The issue I am getting is ValueError: Expected input batch_size (9) to match target batch_size (1).
This I think is because my output(target label) is only a single label(whose index I have after creating word2index dictionary) but my input is actually the tensor value of each word in the sentence since the sentence length is also 9.
The error occurs at loss = loss_cf(label_pred, target_label)
where loss_cf = nn.NLLLoss()
The output of the fully connected layer after the LSTM is :
class_val = self.softmax(fc_layer)
Also (fc_layer): Linear(in_features=64, out_features=100, bias=True)

There are 100 different classes.
I am using an LSTM and I think the issue has to do with how I encode the target label which in this case is a single index value of the particular target label. I need help in figuring this out.

vdw · May 6, 2019, 9:23am

Without the full code, it’s difficult to pinpoint the exact problem. From what I can see, there are several issues that strike me as odd:

The error is about the batch size not the sequence length. Your example sequences has 9 values. Do you use batches for training and what is the shape?
LSTM has the setting batch_first=True/False (default: False). Depending on the chosen value, you have to make sure that your batch has the right shape. I assume that you have an Embedding layer as well.
Your values in your example tensor are very high. Do you really have a vocabulary of size 1,4 million words and more. how did you create your word2index. What us the shape of your embedding layer?

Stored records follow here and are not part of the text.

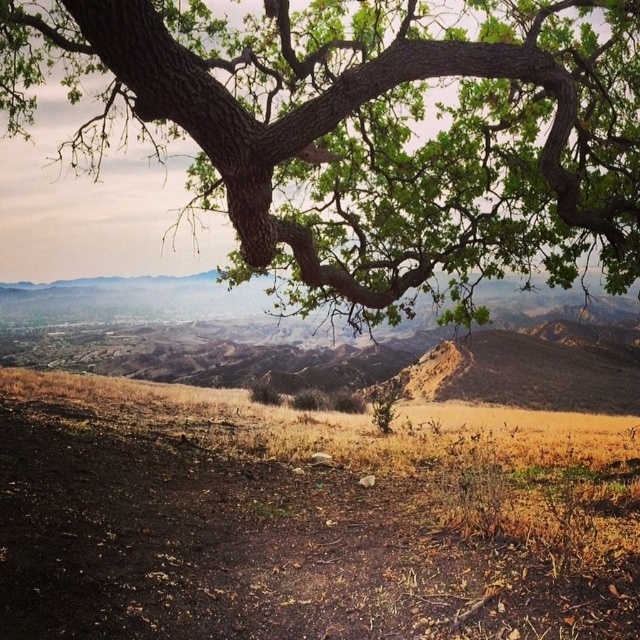 Question: Can you confirm if green rough bark tree at upper center is thinner than brown dry soil at lower center?

Choices:
 (A) no
 (B) yes

Answer: (A)

Question: Which of the following is the closest to the observer?

Choices:
 (A) green rough bark tree at upper center
 (B) brown dry soil at lower center

Answer: (B)

Question: Does green rough bark tree at upper center have a smaller size compared to brown dry soil at lower center?

Choices:
 (A) no
 (B) yes

Answer: (A)

Question: Among these objects, which one is farthest from the camera?

Choices:
 (A) brown dry soil at lower center
 (B) green rough bark tree at upper center

Answer: (B)

Question: Among these points, which one is farthest from the camera?

Choices:
 (A) (468, 257)
 (B) (228, 611)

Answer: (A)

Question: Does green rough bark tree at upper center appear on the left side of brown dry soil at lower center?

Choices:
 (A) no
 (B) yes

Answer: (B) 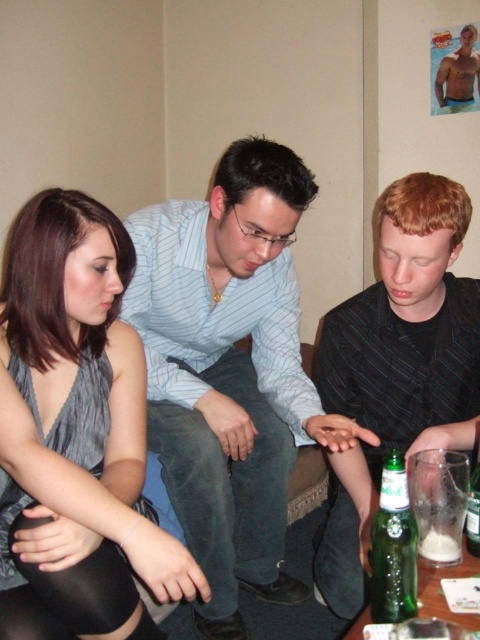 Question: In this image, where is light blue striped shirt at center located relative to muscular tan torso at upper right?

Choices:
 (A) left
 (B) right

Answer: (A)

Question: Among these objects, which one is nearest to the camera?

Choices:
 (A) black striped shirt at lower right
 (B) green glass bottle at lower center
 (C) muscular tan torso at upper right
 (D) green glass bottle at lower right

Answer: (B)

Question: Based on their relative distances, which object is farther from the green glass bottle at lower center?

Choices:
 (A) green glass bottle at lower right
 (B) muscular tan torso at upper right
 (C) gray satin dress at lower left
 (D) light blue striped shirt at center

Answer: (B)

Question: Is light blue striped shirt at center positioned before muscular tan torso at upper right?

Choices:
 (A) no
 (B) yes

Answer: (B)

Question: Which point is farther to the camera?

Choices:
 (A) black striped shirt at lower right
 (B) green glass bottle at lower right
 (C) gray satin dress at lower left
 (D) muscular tan torso at upper right

Answer: (D)

Question: Considering the relative positions of black striped shirt at lower right and muscular tan torso at upper right in the image provided, where is black striped shirt at lower right located with respect to muscular tan torso at upper right?

Choices:
 (A) above
 (B) below

Answer: (B) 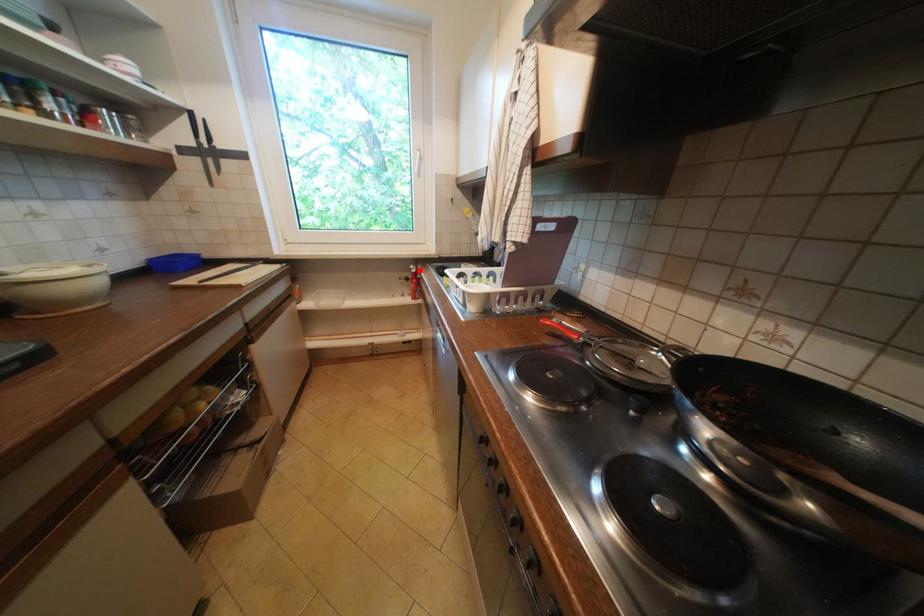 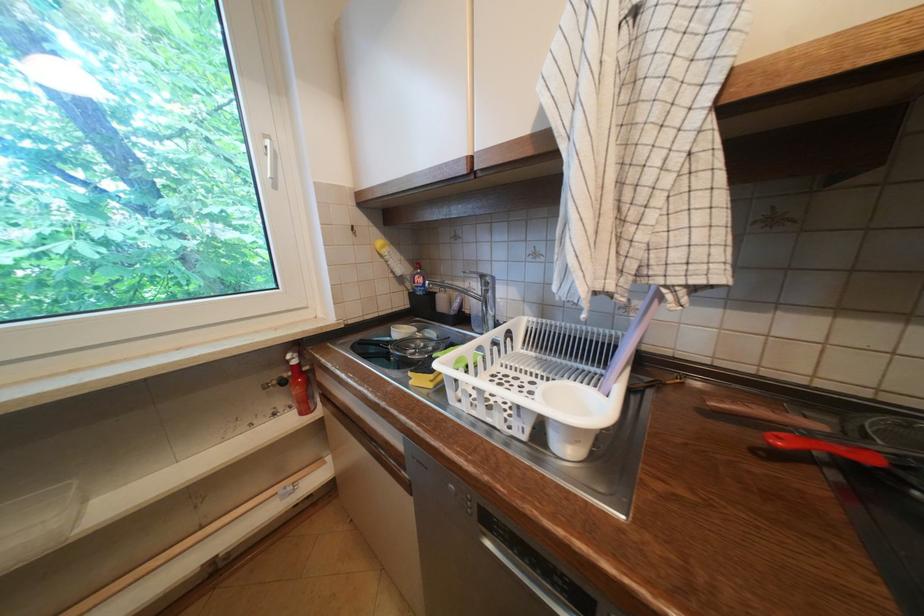 Find the pixel in the second image that matches the highlighted location in the first image.

(296, 362) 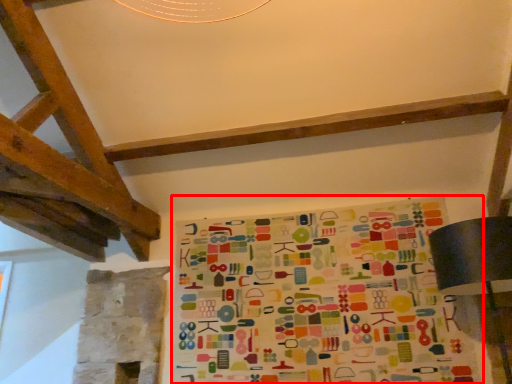 Question: From the image's perspective, what is the correct spatial relationship of bulletin board (annotated by the red box) in relation to table lamp?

chrome · May 7, 2019, 8:16am

That issue got solved. I was supposed to use the output of the last lstm i.e.,lstm_out[-1]
The exact code statement is fully_conn(lstm_out[-1].view(-1, self.hidden_dim*2))
Hopefully this will be of help to someone.
Yes and to answer your questions, batch_first = True, batch_size=1.
Word2index was created using the entire vocabulary in the X_train. Each word had a dimension of128. I had used a pretrained embedding.